Information supplied.
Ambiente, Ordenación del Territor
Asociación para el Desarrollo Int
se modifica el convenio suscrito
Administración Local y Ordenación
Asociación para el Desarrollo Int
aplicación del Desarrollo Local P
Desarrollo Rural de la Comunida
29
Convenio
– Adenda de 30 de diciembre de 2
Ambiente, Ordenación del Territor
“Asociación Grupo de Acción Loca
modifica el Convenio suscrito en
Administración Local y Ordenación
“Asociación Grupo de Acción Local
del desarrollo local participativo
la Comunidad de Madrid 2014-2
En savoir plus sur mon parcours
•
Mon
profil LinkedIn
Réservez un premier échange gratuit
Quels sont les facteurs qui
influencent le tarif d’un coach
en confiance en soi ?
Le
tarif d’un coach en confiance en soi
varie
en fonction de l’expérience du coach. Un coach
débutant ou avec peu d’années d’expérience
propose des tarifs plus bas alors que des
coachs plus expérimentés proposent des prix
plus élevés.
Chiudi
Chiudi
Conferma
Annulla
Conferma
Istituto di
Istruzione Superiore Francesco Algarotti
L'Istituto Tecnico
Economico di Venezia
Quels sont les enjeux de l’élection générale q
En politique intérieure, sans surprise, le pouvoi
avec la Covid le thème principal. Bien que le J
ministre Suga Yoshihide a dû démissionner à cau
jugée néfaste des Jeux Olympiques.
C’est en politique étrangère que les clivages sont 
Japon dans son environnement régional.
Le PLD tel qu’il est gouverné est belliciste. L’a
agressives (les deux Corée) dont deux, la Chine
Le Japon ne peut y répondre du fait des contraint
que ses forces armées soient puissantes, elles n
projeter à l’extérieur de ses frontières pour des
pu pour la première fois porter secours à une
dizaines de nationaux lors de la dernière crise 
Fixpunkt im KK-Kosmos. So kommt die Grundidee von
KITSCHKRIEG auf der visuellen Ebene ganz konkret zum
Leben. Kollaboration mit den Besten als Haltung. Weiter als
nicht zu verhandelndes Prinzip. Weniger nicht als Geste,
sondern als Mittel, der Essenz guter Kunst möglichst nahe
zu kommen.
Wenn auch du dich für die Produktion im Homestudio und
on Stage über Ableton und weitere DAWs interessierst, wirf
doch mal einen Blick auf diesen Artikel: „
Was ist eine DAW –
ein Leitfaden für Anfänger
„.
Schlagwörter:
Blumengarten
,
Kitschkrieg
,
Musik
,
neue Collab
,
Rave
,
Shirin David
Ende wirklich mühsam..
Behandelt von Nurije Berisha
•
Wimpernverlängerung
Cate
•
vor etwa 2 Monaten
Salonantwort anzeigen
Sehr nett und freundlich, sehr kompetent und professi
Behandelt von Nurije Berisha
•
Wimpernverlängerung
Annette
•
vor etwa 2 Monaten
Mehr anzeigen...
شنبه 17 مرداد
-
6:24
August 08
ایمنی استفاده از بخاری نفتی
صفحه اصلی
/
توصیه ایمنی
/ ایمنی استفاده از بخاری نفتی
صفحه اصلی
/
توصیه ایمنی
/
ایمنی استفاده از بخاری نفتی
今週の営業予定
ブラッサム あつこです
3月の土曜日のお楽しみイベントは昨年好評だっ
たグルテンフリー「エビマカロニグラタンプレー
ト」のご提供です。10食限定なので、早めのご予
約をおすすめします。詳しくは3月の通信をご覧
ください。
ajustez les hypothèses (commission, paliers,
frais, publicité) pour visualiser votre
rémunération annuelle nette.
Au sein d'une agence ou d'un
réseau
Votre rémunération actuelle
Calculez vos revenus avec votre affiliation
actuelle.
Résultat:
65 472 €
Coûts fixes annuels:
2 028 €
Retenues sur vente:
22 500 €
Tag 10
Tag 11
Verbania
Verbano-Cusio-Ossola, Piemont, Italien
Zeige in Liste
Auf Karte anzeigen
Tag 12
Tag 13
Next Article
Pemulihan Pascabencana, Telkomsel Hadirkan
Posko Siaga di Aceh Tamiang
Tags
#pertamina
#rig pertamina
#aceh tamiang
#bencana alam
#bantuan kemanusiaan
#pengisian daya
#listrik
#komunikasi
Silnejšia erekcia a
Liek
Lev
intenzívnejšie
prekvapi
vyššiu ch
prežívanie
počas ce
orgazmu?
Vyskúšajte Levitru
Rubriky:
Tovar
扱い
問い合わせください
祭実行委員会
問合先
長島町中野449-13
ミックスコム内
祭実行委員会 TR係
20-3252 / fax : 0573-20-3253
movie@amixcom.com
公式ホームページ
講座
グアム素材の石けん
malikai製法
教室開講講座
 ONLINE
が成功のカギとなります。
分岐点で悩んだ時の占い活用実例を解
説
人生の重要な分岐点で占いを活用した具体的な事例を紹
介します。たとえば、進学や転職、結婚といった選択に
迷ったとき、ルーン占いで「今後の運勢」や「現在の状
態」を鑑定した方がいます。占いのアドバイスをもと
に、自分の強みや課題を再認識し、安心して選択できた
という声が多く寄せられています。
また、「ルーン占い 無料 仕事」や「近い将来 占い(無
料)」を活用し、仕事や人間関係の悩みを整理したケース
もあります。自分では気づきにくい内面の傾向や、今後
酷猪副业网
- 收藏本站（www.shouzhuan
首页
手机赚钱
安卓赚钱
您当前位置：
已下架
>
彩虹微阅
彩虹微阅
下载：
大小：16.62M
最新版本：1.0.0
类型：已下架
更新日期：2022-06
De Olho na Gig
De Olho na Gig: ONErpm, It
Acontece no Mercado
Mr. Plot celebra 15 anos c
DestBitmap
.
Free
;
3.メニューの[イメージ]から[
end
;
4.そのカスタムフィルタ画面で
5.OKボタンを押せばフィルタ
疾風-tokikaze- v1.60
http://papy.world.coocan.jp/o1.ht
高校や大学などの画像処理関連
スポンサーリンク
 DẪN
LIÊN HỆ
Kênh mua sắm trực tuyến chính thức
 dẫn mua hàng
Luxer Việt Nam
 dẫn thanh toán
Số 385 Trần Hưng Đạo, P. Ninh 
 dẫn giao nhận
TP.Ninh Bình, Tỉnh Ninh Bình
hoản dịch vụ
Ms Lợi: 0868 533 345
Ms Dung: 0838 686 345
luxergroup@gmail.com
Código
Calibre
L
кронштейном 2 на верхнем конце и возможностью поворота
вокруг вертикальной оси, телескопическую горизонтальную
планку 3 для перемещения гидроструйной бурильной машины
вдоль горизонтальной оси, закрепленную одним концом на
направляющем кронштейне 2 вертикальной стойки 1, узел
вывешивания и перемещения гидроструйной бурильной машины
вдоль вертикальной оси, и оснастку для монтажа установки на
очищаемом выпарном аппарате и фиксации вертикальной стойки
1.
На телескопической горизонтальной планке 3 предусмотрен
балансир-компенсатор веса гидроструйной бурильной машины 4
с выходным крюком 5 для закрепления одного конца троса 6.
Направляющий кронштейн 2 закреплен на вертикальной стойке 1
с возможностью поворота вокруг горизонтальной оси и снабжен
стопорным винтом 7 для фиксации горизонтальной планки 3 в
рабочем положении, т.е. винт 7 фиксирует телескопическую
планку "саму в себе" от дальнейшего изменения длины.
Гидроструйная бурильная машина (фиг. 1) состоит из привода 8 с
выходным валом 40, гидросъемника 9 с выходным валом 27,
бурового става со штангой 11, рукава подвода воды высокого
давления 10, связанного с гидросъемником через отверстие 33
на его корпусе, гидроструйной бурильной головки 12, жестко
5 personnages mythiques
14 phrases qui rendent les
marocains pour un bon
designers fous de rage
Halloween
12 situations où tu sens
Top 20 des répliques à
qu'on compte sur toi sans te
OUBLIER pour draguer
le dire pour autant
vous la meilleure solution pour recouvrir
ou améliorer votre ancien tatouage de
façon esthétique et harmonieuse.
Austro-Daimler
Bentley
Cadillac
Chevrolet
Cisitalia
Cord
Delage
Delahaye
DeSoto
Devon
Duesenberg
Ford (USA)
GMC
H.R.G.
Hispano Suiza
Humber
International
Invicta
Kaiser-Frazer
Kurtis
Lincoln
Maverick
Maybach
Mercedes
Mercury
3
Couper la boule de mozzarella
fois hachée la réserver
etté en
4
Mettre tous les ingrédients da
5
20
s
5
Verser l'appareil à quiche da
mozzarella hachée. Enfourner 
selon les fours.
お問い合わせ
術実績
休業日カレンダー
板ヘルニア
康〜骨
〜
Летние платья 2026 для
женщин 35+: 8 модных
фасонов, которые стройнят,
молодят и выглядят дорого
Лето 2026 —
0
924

Description of the task.
In the material above, show every line where the word "горизонтальной" turns up.

Worked solution.
вдоль горизонтальной оси, закрепленную одним концом на
На телескопической горизонтальной планке 3 предусмотрен
с возможностью поворота вокруг горизонтальной оси и снабжен
стопорным винтом 7 для фиксации горизонтальной планки 3 в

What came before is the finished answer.